'''

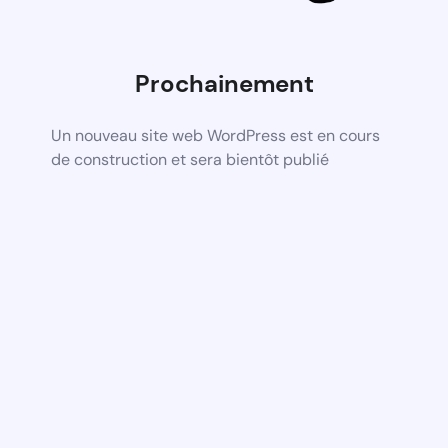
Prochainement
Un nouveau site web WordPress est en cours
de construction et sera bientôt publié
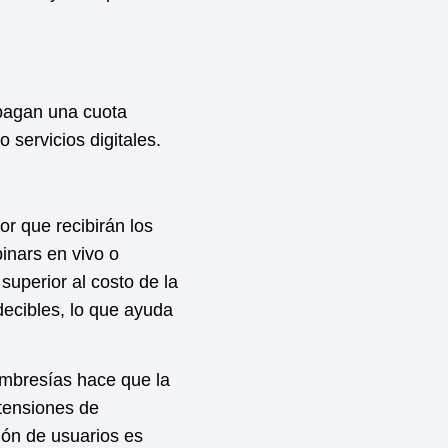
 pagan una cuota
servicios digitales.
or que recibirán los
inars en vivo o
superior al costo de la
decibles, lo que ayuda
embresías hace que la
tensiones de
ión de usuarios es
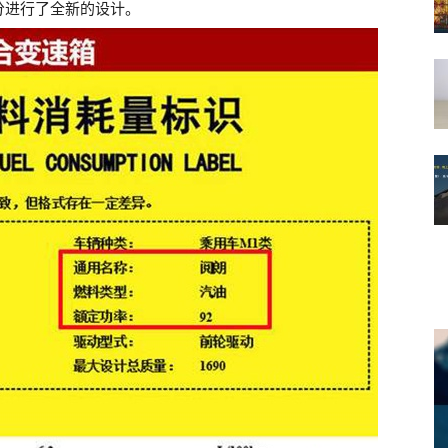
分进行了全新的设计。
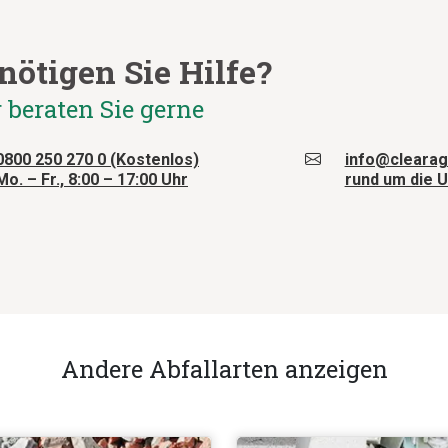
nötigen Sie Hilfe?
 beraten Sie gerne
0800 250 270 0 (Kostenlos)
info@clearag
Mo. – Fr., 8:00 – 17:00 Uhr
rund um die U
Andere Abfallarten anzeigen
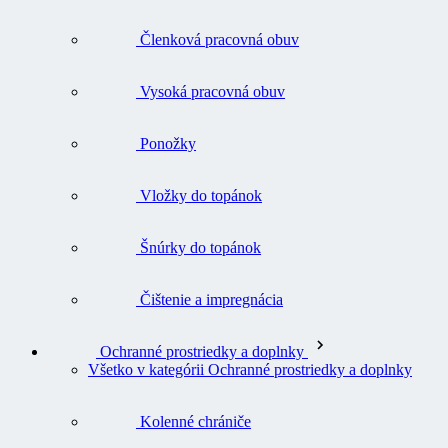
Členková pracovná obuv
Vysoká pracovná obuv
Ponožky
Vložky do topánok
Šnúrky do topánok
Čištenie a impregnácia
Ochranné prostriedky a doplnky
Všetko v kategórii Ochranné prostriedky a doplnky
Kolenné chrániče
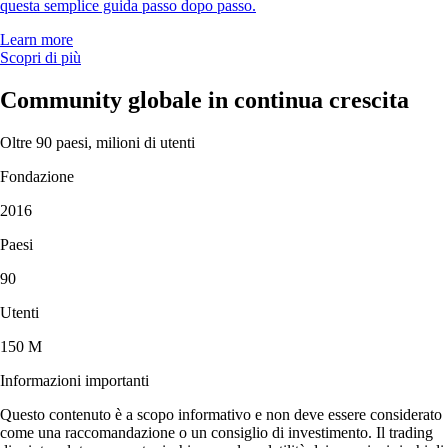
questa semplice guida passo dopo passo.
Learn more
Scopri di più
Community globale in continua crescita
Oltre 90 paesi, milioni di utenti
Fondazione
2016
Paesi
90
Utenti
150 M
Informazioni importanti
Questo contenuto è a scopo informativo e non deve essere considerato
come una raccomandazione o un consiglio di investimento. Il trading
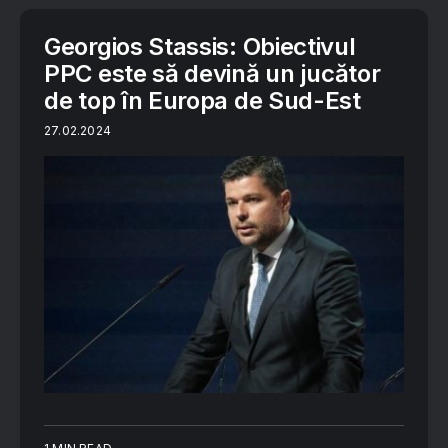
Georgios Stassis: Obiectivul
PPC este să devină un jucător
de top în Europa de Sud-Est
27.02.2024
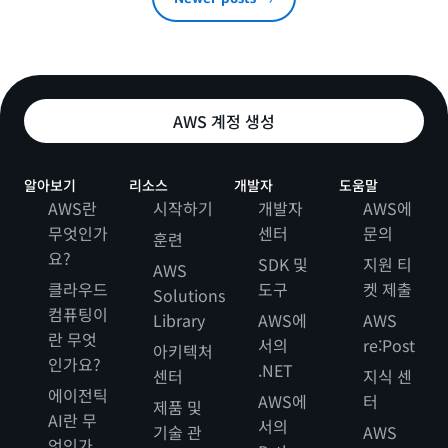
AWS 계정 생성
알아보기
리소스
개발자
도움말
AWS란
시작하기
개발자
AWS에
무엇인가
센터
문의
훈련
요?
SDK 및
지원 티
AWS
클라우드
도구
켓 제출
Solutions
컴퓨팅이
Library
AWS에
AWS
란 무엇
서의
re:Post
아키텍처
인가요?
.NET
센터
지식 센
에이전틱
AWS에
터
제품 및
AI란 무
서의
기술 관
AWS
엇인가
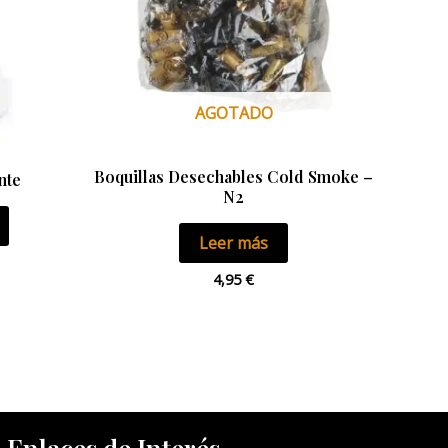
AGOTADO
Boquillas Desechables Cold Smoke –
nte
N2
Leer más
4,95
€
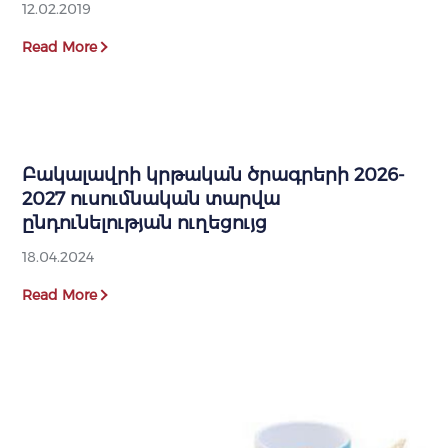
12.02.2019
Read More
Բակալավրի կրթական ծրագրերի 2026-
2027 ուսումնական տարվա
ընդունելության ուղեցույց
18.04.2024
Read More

'''

◆ **WHAT THE TASK ASKS**: Count how many lines above include the word "pracovná" and answer with that figure only.

◆ **TASK RESPONSE**: 2